■ Exercise
All lines from the one with "- [AAH](https://lepointdujour.fr/tag/aah/)" onward, through the last line of the records below, are to be retyped word for word.

START Data excerpts

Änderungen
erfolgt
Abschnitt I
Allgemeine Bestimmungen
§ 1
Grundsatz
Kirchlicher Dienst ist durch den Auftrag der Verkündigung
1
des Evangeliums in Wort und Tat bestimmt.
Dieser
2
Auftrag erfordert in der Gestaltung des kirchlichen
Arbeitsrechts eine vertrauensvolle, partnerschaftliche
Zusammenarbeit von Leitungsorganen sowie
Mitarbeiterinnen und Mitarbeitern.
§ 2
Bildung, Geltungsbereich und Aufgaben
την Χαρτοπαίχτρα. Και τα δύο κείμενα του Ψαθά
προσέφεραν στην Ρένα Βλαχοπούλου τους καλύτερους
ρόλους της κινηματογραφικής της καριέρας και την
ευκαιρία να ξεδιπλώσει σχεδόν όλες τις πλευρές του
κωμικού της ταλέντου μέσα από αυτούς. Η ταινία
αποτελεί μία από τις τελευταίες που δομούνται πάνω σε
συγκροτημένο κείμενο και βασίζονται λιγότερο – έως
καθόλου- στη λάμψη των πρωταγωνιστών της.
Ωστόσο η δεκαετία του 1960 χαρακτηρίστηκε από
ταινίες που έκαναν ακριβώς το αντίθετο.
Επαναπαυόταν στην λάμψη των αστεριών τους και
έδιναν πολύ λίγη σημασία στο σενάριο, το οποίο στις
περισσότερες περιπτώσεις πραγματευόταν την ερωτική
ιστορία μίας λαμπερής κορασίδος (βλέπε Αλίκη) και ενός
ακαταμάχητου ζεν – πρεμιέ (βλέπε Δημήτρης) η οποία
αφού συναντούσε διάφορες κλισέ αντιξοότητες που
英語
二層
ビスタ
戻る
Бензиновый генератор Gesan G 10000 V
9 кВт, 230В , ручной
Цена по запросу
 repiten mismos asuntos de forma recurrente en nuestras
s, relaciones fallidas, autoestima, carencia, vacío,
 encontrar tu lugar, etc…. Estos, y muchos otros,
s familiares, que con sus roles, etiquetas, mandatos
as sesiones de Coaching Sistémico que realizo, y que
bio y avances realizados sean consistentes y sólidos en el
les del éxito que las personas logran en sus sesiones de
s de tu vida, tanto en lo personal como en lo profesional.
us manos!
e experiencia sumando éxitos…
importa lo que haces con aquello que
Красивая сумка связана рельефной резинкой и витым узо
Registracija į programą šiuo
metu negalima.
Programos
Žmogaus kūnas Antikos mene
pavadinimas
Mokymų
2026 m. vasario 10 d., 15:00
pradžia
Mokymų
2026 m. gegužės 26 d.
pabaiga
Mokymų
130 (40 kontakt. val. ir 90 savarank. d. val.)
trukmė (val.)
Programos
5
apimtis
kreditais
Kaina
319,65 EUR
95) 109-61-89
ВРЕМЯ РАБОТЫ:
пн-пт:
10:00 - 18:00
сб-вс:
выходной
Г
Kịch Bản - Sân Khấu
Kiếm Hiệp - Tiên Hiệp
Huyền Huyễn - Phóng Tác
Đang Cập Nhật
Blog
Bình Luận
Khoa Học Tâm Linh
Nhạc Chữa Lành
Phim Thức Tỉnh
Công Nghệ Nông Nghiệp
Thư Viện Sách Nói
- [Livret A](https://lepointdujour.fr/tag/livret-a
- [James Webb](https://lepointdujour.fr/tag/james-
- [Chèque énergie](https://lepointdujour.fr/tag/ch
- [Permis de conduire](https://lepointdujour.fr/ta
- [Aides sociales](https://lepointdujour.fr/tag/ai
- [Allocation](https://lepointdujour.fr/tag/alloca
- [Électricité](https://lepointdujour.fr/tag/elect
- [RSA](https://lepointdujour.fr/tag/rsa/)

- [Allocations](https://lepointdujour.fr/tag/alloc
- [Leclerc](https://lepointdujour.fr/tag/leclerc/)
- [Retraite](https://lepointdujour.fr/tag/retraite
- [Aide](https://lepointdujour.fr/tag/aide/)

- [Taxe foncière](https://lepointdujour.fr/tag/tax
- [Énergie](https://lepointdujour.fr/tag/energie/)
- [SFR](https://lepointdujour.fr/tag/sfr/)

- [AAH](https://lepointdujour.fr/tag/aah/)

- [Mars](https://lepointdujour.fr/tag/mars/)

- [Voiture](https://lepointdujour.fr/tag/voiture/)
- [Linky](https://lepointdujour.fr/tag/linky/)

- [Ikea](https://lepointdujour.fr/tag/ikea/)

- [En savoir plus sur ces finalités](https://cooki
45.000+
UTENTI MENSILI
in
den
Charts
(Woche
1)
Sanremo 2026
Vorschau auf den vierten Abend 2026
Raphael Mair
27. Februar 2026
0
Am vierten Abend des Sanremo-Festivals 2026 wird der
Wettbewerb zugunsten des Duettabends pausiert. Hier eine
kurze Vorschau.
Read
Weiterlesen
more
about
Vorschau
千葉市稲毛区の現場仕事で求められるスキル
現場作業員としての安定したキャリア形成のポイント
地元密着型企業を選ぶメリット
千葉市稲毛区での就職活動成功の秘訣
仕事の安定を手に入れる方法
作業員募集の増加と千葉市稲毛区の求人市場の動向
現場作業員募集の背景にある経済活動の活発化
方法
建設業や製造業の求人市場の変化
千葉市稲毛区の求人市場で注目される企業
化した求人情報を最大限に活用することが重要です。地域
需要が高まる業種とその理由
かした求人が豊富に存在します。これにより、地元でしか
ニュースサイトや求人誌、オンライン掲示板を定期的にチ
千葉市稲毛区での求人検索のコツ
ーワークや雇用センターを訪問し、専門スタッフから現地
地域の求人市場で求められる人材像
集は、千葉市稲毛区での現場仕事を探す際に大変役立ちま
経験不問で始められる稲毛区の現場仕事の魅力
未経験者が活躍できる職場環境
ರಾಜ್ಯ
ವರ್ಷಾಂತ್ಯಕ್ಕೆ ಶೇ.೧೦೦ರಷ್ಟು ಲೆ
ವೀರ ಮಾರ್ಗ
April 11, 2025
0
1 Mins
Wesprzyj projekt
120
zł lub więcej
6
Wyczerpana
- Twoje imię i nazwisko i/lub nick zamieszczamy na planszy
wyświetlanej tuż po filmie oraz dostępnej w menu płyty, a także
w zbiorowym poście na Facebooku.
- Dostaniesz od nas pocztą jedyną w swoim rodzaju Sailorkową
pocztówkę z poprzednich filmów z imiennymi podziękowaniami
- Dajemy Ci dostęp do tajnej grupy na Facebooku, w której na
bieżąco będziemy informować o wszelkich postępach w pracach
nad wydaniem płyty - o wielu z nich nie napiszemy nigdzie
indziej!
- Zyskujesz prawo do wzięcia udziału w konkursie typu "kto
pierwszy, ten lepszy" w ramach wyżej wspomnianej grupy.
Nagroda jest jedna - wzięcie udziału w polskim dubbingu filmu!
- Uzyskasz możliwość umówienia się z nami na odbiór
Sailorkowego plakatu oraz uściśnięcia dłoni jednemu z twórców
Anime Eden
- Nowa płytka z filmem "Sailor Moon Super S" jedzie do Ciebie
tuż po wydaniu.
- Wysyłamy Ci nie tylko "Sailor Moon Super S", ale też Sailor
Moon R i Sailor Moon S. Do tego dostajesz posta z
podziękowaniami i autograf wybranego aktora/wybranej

END Data excerpts

■ Output of the task
- [AAH](https://lepointdujour.fr/tag/aah/)

- [Mars](https://lepointdujour.fr/tag/mars/)

- [Voiture](https://lepointdujour.fr/tag/voiture/)
- [Linky](https://lepointdujour.fr/tag/linky/)

- [Ikea](https://lepointdujour.fr/tag/ikea/)

- [En savoir plus sur ces finalités](https://cooki
45.000+
UTENTI MENSILI
in
den
Charts
(Woche
1)
Sanremo 2026
Vorschau auf den vierten Abend 2026
Raphael Mair
27. Februar 2026
0
Am vierten Abend des Sanremo-Festivals 2026 wird der
Wettbewerb zugunsten des Duettabends pausiert. Hier eine
kurze Vorschau.
Read
Weiterlesen
more
about
Vorschau
千葉市稲毛区の現場仕事で求められるスキル
現場作業員としての安定したキャリア形成のポイント
地元密着型企業を選ぶメリット
千葉市稲毛区での就職活動成功の秘訣
仕事の安定を手に入れる方法
作業員募集の増加と千葉市稲毛区の求人市場の動向
現場作業員募集の背景にある経済活動の活発化
方法
建設業や製造業の求人市場の変化
千葉市稲毛区の求人市場で注目される企業
化した求人情報を最大限に活用することが重要です。地域
需要が高まる業種とその理由
かした求人が豊富に存在します。これにより、地元でしか
ニュースサイトや求人誌、オンライン掲示板を定期的にチ
千葉市稲毛区での求人検索のコツ
ーワークや雇用センターを訪問し、専門スタッフから現地
地域の求人市場で求められる人材像
集は、千葉市稲毛区での現場仕事を探す際に大変役立ちま
経験不問で始められる稲毛区の現場仕事の魅力
未経験者が活躍できる職場環境
ರಾಜ್ಯ
ವರ್ಷಾಂತ್ಯಕ್ಕೆ ಶೇ.೧೦೦ರಷ್ಟು ಲೆ
ವೀರ ಮಾರ್ಗ
April 11, 2025
0
1 Mins
Wesprzyj projekt
120
zł lub więcej
6
Wyczerpana
- Twoje imię i nazwisko i/lub nick zamieszczamy na planszy
wyświetlanej tuż po filmie oraz dostępnej w menu płyty, a także
w zbiorowym poście na Facebooku.
- Dostaniesz od nas pocztą jedyną w swoim rodzaju Sailorkową
pocztówkę z poprzednich filmów z imiennymi podziękowaniami
- Dajemy Ci dostęp do tajnej grupy na Facebooku, w której na
bieżąco będziemy informować o wszelkich postępach w pracach
nad wydaniem płyty - o wielu z nich nie napiszemy nigdzie
indziej!
- Zyskujesz prawo do wzięcia udziału w konkursie typu "kto
pierwszy, ten lepszy" w ramach wyżej wspomnianej grupy.
Nagroda jest jedna - wzięcie udziału w polskim dubbingu filmu!
- Uzyskasz możliwość umówienia się z nami na odbiór
Sailorkowego plakatu oraz uściśnięcia dłoni jednemu z twórców
Anime Eden
- Nowa płytka z filmem "Sailor Moon Super S" jedzie do Ciebie
tuż po wydaniu.
- Wysyłamy Ci nie tylko "Sailor Moon Super S", ale też Sailor
Moon R i Sailor Moon S. Do tego dostajesz posta z
podziękowaniami i autograf wybranego aktora/wybranej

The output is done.